University of Pittsburgh, Peoples Natural Gas, and H Quest Partner on Demonstration Project to Produce Turquoise Hydrogen
Peoples Natural Gas has partnered with energy technology start-up company H Quest and the University of Pittsburgh’s Swanson School of Engineering to develop an innovative demonstration project in Western Pennsylvania to create zero-emission hydrogen energy from natural gas.
“Our mission to provide safe, reliable, and affordable natural gas is based on a commitment to make lives better,” said Peoples President Michael Huwar. “That commitment means pursuing innovations that leverage our local abundance of natural gas while placing a focus on decarbonization."

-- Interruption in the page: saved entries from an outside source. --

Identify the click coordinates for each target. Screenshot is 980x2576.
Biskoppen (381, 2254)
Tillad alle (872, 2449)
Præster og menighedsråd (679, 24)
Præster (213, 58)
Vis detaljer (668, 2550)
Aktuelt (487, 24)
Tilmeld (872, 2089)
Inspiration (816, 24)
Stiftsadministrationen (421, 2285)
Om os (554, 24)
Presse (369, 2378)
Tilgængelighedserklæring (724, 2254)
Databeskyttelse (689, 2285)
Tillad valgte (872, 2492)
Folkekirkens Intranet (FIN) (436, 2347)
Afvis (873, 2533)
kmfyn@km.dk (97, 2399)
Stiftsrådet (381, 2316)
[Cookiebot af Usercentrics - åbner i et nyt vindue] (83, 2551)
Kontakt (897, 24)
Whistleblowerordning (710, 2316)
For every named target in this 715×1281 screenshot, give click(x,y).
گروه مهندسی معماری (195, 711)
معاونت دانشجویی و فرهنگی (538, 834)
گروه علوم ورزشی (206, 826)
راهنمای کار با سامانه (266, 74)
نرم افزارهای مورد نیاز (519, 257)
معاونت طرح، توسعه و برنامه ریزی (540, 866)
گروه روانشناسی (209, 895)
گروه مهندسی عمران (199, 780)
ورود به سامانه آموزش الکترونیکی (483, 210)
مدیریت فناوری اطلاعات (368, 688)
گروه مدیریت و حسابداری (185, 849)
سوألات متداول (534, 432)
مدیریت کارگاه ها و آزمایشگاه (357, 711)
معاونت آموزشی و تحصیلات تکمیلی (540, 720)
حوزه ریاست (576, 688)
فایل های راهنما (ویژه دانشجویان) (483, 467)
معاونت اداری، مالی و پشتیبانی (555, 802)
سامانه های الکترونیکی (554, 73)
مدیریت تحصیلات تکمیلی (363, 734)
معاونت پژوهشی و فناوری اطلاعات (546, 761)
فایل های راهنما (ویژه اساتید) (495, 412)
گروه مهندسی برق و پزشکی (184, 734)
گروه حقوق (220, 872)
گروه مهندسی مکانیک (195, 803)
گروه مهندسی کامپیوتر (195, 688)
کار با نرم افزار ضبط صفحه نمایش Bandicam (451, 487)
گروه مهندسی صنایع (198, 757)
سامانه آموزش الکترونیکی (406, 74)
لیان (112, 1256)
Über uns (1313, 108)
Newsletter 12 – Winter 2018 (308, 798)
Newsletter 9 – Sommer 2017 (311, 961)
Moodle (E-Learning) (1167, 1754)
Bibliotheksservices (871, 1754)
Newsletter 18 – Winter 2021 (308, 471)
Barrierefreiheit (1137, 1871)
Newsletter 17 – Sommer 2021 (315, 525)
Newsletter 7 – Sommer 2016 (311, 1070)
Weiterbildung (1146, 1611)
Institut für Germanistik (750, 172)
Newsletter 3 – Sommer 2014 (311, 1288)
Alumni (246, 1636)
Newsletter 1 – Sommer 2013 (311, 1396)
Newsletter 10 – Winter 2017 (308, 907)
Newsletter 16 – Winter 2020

Peoples has installed one of H Quest’s proprietary microwave pyrolysis units at its training center in McKeesport to transform natural gas into pure hydrogen without CO2 emissions, creating what is often referred to as turquoise hydrogen.
The partners consider turquoise hydrogen a potential solution for multiple challenges facing the large-scale adoption of hydrogen. By extracting the carbon from natural gas as a solid material, the greenhouse gas emissions associated with conventional hydrogen production can be avoided. Solid carbon products, such as carbon black and graphene, can then be sold to offset the cost of hydrogen fuel.
Roughly the size of a shipping container, technology within the unit heats the natural gas as it flows through the system in an oxygen-free setting. This instantaneously cracks the gas into two distinct byproducts: clean hydrogen and carbon black - an industrial product used as a crucial component in batteries, paints, pigments, rubber products, and tires, among other things.
Next, Peoples blends the hydrogen with natural gas at various ratios to assess impacts on physical pipeline operations and various home appliances. The ongoing blending and testing at the Peoples Training Center in McKeesport occurs within a closed-loop system; H2 is not inserted into distribution lines serving customers at this point.
H Quest’s distributed modular package will not only reduce the need for and costs of transportation and infrastructure upgrades required to deliver the fuel to the customer but, in some cases, also eliminate them altogether.
The University of Pittsburgh’s material scientists will evaluate the influence of hydrogen blends on the integrity of Peoples’ commonly used pipeline material in a controlled environment. The team will test H2–natural gas blends ranging from 5-20% hydrogen to study interactions with different pipeline materials to provide low-cost energy, which is as safe and reliable as natural gas but with reduced emissions.